:: What the task asks ::
Write out all the data verbatim. Skip images.

Page-level text extractions:
>>>

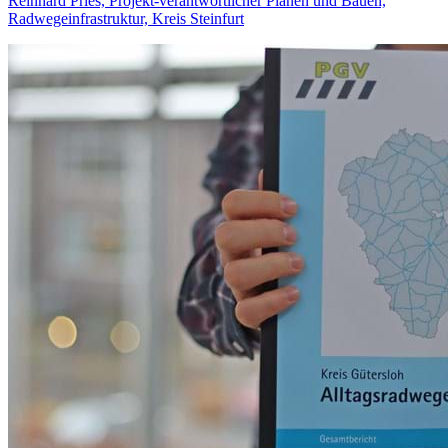
Reinhard Pries, Projekt-verantwortlicher Planen und Bauen,
Radwegeinfrastruktur, Kreis Steinfurt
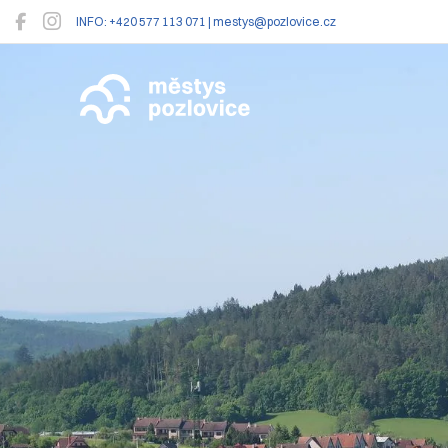
INFO: +420 577 113 071 | mestys@pozlovice.cz
Pozlovice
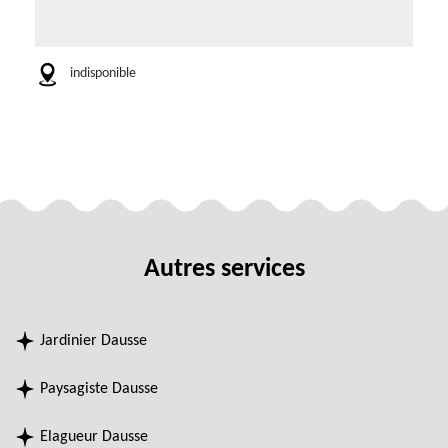
indisponible
Autres services
Jardinier Dausse
Paysagiste Dausse
Elagueur Dausse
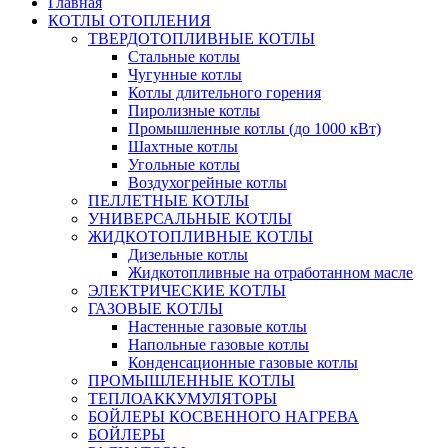
Главная
КОТЛЫ ОТОПЛЕНИЯ
ТВЕРДОТОПЛИВНЫЕ КОТЛЫ
Стальные котлы
Чугунные котлы
Котлы длительного горения
Пиролизные котлы
Промышленные котлы (до 1000 кВт)
Шахтные котлы
Угольные котлы
Воздухогрейные котлы
ПЕЛЛЕТНЫЕ КОТЛЫ
УНИВЕРСАЛЬНЫЕ КОТЛЫ
ЖИДКОТОПЛИВНЫЕ КОТЛЫ
Дизельные котлы
Жидкотопливные на отработанном масле
ЭЛЕКТРИЧЕСКИЕ КОТЛЫ
ГАЗОВЫЕ КОТЛЫ
Настенные газовые котлы
Напольные газовые котлы
Конденсационные газовые котлы
ПРОМЫШЛЕННЫЕ КОТЛЫ
ТЕПЛОАККУМУЛЯТОРЫ
БОЙЛЕРЫ КОСВЕННОГО НАГРЕВА
БОЙЛЕРЫ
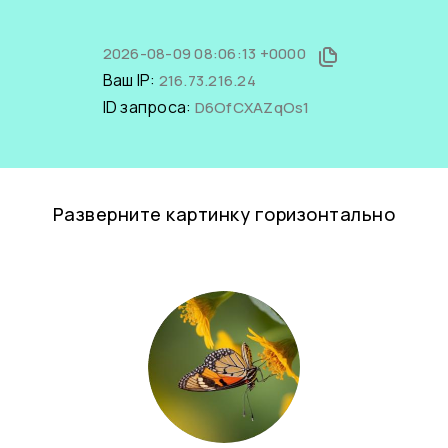
2026-08-09 08:06:13 +0000
Ваш IP:
216.73.216.24
ID запроса:
D6OfCXAZqOs1
Разверните картинку горизонтально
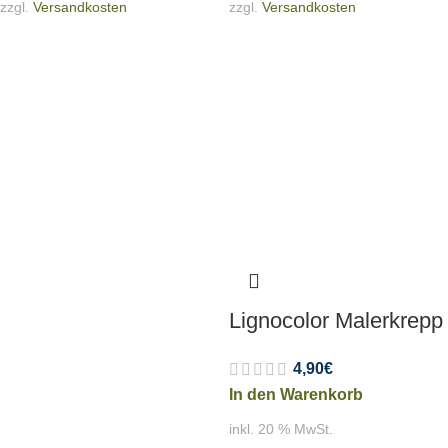
zzgl.
Versandkosten
zzgl.
Versandkosten
Lignocolor Malerkrepp
4,90
€
In den Warenkorb
inkl. 20 % MwSt.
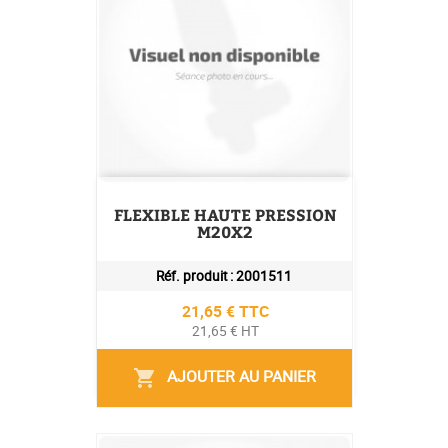
FLEXIBLE HAUTE PRESSION
M20X2
Réf. produit :
2001511
Prix
21,65 € TTC
21,65 € HT
AJOUTER AU PANIER
shopping_cart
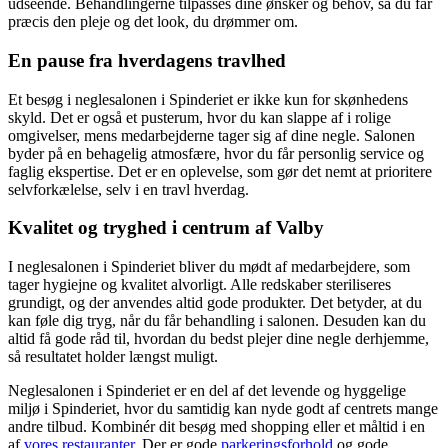
udseende. Behandlingerne tilpasses dine ønsker og behov, så du får
præcis den pleje og det look, du drømmer om.
En pause fra hverdagens travlhed
Et besøg i neglesalonen i Spinderiet er ikke kun for skønhedens
skyld. Det er også et pusterum, hvor du kan slappe af i rolige
omgivelser, mens medarbejderne tager sig af dine negle. Salonen
byder på en behagelig atmosfære, hvor du får personlig service og
faglig ekspertise. Det er en oplevelse, som gør det nemt at prioritere
selvforkælelse, selv i en travl hverdag.
Kvalitet og tryghed i centrum af Valby
I neglesalonen i Spinderiet bliver du mødt af medarbejdere, som
tager hygiejne og kvalitet alvorligt. Alle redskaber steriliseres
grundigt, og der anvendes altid gode produkter. Det betyder, at du
kan føle dig tryg, når du får behandling i salonen. Desuden kan du
altid få gode råd til, hvordan du bedst plejer dine negle derhjemme,
så resultatet holder længst muligt.
Neglesalonen i Spinderiet er en del af det levende og hyggelige
miljø i Spinderiet, hvor du samtidig kan nyde godt af centrets mange
andre tilbud. Kombinér dit besøg med shopping eller et måltid i en
af
vores restauranter.
Der er gode
parkeringsforhold
og gode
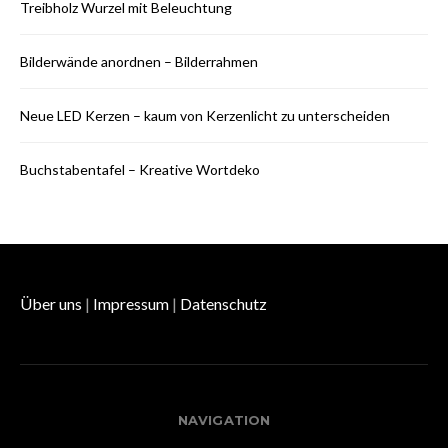
Treibholz Wurzel mit Beleuchtung
Bilderwände anordnen – Bilderrahmen
Neue LED Kerzen – kaum von Kerzenlicht zu unterscheiden
Buchstabentafel – Kreative Wortdeko
Über uns
|
Impressum
|
Datenschutz
NAVIGATION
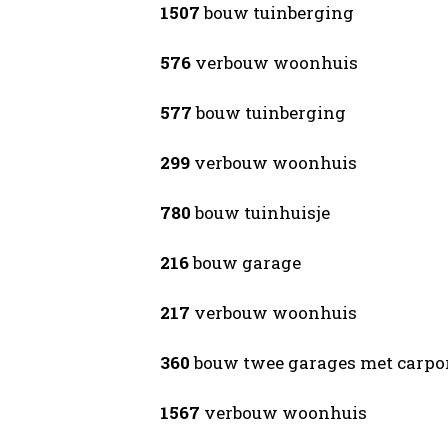
1507
bouw tuinberging
576
verbouw woonhuis
577
bouw tuinberging
299
verbouw woonhuis
780
bouw tuinhuisje
216
bouw garage
217
verbouw woonhuis
360
bouw twee garages met carpo
1567
verbouw woonhuis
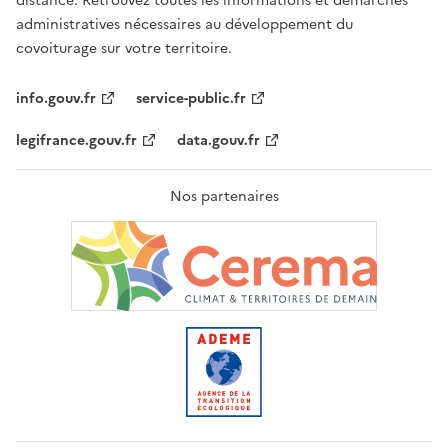
distance. Retrouvez toutes les informations et démarches
administratives nécessaires au développement du
covoiturage sur votre territoire.
info.gouv.fr
service-public.fr
legifrance.gouv.fr
data.gouv.fr
Nos partenaires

<<<

:: Answer ::
Reinhard Pries, Projekt-verantwortlicher Planen und Bauen,
Radwegeinfrastruktur, Kreis Steinfurt
INFO: +420 577 113 071 | mestys@pozlovice.cz
Pozlovice
indisponible
Autres services
Jardinier Dausse
Paysagiste Dausse
Elagueur Dausse
Главная
КОТЛЫ ОТОПЛЕНИЯ
ТВЕРДОТОПЛИВНЫЕ КОТЛЫ
Стальные котлы
Чугунные котлы
Котлы длительного горения
Пиролизные котлы
Промышленные котлы (до 1000 кВт)
Шахтные котлы
Угольные котлы
Воздухогрейные котлы
ПЕЛЛЕТНЫЕ КОТЛЫ
УНИВЕРСАЛЬНЫЕ КОТЛЫ
ЖИДКОТОПЛИВНЫЕ КОТЛЫ
Дизельные котлы
Жидкотопливные на отработанном масле
ЭЛЕКТРИЧЕСКИЕ КОТЛЫ
ГАЗОВЫЕ КОТЛЫ
Настенные газовые котлы
Напольные газовые котлы
Конденсационные газовые котлы
ПРОМЫШЛЕННЫЕ КОТЛЫ
ТЕПЛОАККУМУЛЯТОРЫ
БОЙЛЕРЫ КОСВЕННОГО НАГРЕВА
БОЙЛЕРЫ
2026-08-09 08:06:13 +0000
Ваш IP:
216.73.216.24
ID запроса:
D6OfCXAZqOs1
Разверните картинку горизонтально
zzgl.
Versandkosten
zzgl.
Versandkosten
Lignocolor Malerkrepp
4,90
€
In den Warenkorb
inkl. 20 % MwSt.
FLEXIBLE HAUTE PRESSION
M20X2
Réf. produit :
2001511
Prix
21,65 € TTC
21,65 € HT
AJOUTER AU PANIER
shopping_cart
udseende. Behandlingerne tilpasses dine ønsker og behov, så du får
præcis den pleje og det look, du drømmer om.
En pause fra hverdagens travlhed
Et besøg i neglesalonen i Spinderiet er ikke kun for skønhedens
skyld. Det er også et pusterum, hvor du kan slappe af i rolige
omgivelser, mens medarbejderne tager sig af dine negle. Salonen
byder på en behagelig atmosfære, hvor du får personlig service og
faglig ekspertise. Det er en oplevelse, som gør det nemt at prioritere
selvforkælelse, selv i en travl hverdag.
Kvalitet og tryghed i centrum af Valby
I neglesalonen i Spinderiet bliver du mødt af medarbejdere, som
tager hygiejne og kvalitet alvorligt. Alle redskaber steriliseres
grundigt, og der anvendes altid gode produkter. Det betyder, at du
kan føle dig tryg, når du får behandling i salonen. Desuden kan du
altid få gode råd til, hvordan du bedst plejer dine negle derhjemme,
så resultatet holder længst muligt.
Neglesalonen i Spinderiet er en del af det levende og hyggelige
miljø i Spinderiet, hvor du samtidig kan nyde godt af centrets mange
andre tilbud. Kombinér dit besøg med shopping eller et måltid i en
af
vores restauranter.
Der er gode
parkeringsforhold
og gode
Treibholz Wurzel mit Beleuchtung
Bilderwände anordnen – Bilderrahmen
Neue LED Kerzen – kaum von Kerzenlicht zu unterscheiden
Buchstabentafel – Kreative Wortdeko
Über uns
|
Impressum
|
Datenschutz
NAVIGATION
1507
bouw tuinberging
576
verbouw woonhuis
577
bouw tuinberging
299
verbouw woonhuis
780
bouw tuinhuisje
216
bouw garage
217
verbouw woonhuis
360
bouw twee garages met carpo
1567
verbouw woonhuis
distance. Retrouvez toutes les informations et démarches
administratives nécessaires au développement du
covoiturage sur votre territoire.
info.gouv.fr
service-public.fr
legifrance.gouv.fr
data.gouv.fr
Nos partenaires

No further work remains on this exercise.